BRIEF:
On every line of the listing, check for "packaging"; copy the lines that have it.

MATERIAL PROVIDED:
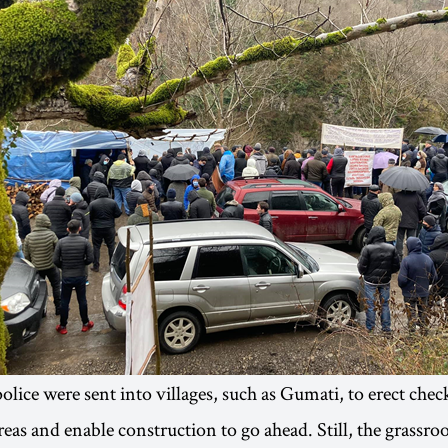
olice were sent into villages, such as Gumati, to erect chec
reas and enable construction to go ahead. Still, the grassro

==

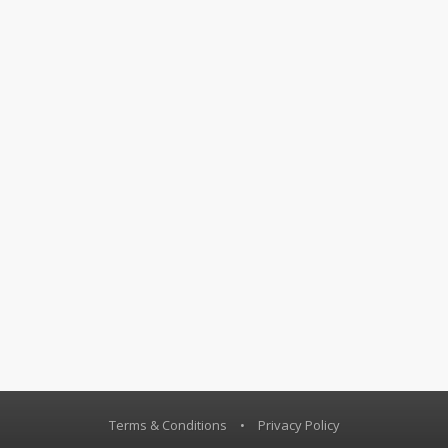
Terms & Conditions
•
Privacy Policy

...

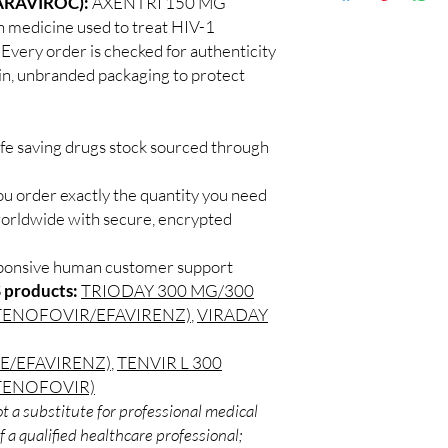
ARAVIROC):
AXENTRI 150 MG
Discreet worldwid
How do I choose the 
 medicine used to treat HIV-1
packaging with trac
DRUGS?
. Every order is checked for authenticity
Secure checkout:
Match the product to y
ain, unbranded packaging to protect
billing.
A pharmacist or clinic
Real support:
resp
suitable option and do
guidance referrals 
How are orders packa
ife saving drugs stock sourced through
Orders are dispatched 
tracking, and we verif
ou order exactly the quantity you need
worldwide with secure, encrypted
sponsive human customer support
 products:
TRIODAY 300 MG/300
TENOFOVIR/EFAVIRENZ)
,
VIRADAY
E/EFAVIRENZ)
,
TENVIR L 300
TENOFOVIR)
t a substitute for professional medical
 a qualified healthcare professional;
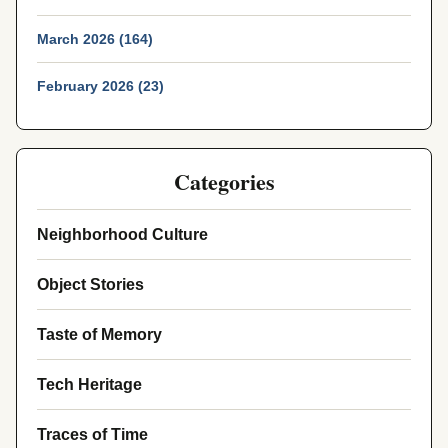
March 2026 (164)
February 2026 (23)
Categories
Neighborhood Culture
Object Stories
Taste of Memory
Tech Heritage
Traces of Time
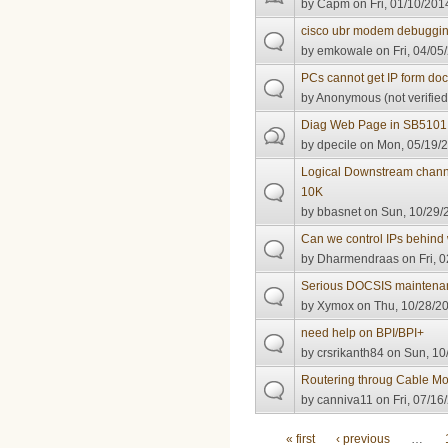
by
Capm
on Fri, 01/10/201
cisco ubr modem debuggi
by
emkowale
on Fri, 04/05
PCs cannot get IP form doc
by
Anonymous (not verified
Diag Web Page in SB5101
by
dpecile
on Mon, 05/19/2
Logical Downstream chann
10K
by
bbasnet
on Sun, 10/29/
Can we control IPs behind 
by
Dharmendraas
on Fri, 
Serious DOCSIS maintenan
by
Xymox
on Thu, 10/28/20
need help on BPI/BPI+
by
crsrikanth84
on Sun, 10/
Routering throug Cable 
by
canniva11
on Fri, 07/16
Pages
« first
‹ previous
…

REPLY TO THE EXERCISE:
packaging with trac
ain, unbranded packaging to protect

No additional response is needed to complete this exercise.